**INSTRUCTIONS FOR THE TASK:**
Whenever a line carries the word "circuit", pull it out of the entries.

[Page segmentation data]
■ ■ ■ ■ ■

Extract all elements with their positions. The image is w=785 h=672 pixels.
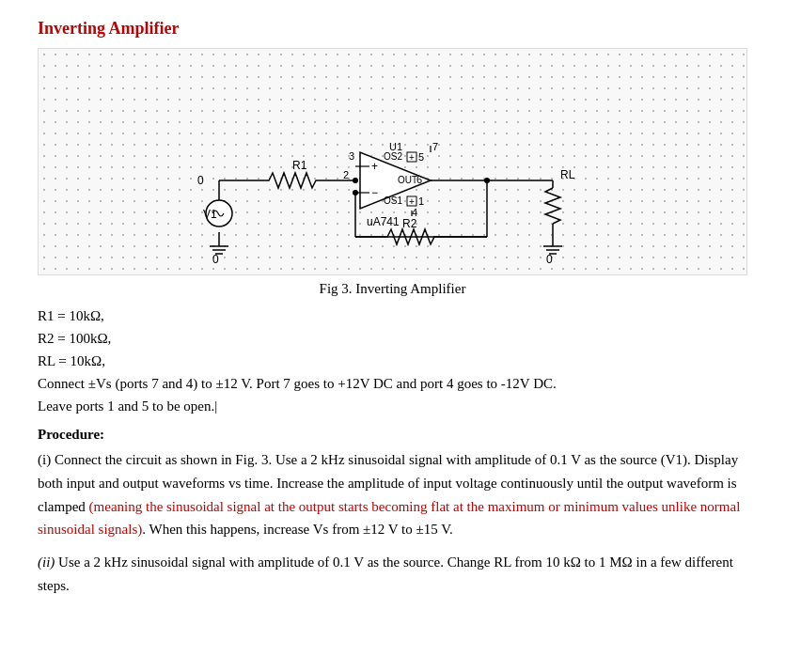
svg-text:OS2: OS2 xyxy=(384,151,402,162)
svg-text:+: + xyxy=(409,196,415,207)
svg-point-11 xyxy=(353,178,358,183)
svg-text:6: 6 xyxy=(416,174,422,185)
svg-text:−: − xyxy=(371,186,378,199)
svg-text:7: 7 xyxy=(432,141,438,152)
spec-rl: RL = 10kΩ, xyxy=(38,350,747,372)
svg-text:+: + xyxy=(409,152,415,163)
svg-point-47 xyxy=(353,190,358,195)
spec-voltage: Connect ±Vs (ports 7 and 4) to ±12 V. Po… xyxy=(38,372,747,395)
svg-text:+: + xyxy=(371,160,378,173)
para2-roman: (ii) xyxy=(38,555,55,570)
svg-text:uA741: uA741 xyxy=(367,215,400,228)
fig-caption: Fig 3. Inverting Amplifier xyxy=(38,281,747,297)
ground-label-left: 0 xyxy=(212,253,219,265)
circuit-svg: 0 V1 0 R1 U1 xyxy=(130,58,656,265)
para1: (i) Connect the circuit as shown in Fig.… xyxy=(38,448,747,541)
procedure-title: Procedure: xyxy=(38,427,747,443)
svg-text:OUT: OUT xyxy=(398,175,417,185)
svg-text:R2: R2 xyxy=(402,217,417,230)
circuit-diagram-area: 0 V1 0 R1 U1 xyxy=(38,48,747,275)
svg-text:OS1: OS1 xyxy=(384,195,402,206)
specs-block: R1 = 10kΩ, R2 = 100kΩ, RL = 10kΩ, Connec… xyxy=(38,305,747,417)
svg-text:R1: R1 xyxy=(292,159,307,172)
spec-ports: Leave ports 1 and 5 to be open.| xyxy=(38,395,747,417)
svg-text:RL: RL xyxy=(560,168,575,181)
spec-r2: R2 = 100kΩ, xyxy=(38,327,747,350)
svg-text:0: 0 xyxy=(197,174,204,187)
svg-text:1: 1 xyxy=(418,195,424,207)
para2: (ii) Use a 2 kHz sinusoidal signal with … xyxy=(38,551,747,598)
svg-text:0: 0 xyxy=(546,253,553,265)
spec-r1: R1 = 10kΩ, xyxy=(38,305,747,327)
svg-text:5: 5 xyxy=(418,151,424,163)
page-title: Inverting Amplifier xyxy=(38,19,747,39)
svg-text:3: 3 xyxy=(349,150,354,162)
svg-text:2: 2 xyxy=(343,169,349,180)
svg-text:V1: V1 xyxy=(203,208,217,221)
para2-text: Use a 2 kHz sinusoidal signal with ampli… xyxy=(38,555,733,593)
para1-suffix: . When this happens, increase Vs from ±1… xyxy=(142,522,453,537)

■ ■ ■ ■ ■

**EXERCISE OUTPUT:**
circuit-svg: 0 V1 0 R1 U1 xyxy=(130,58,656,265)
para1: (i) Connect the circuit as shown in Fig.… xyxy=(38,448,747,541)
circuit-diagram-area: 0 V1 0 R1 U1 xyxy=(38,48,747,275)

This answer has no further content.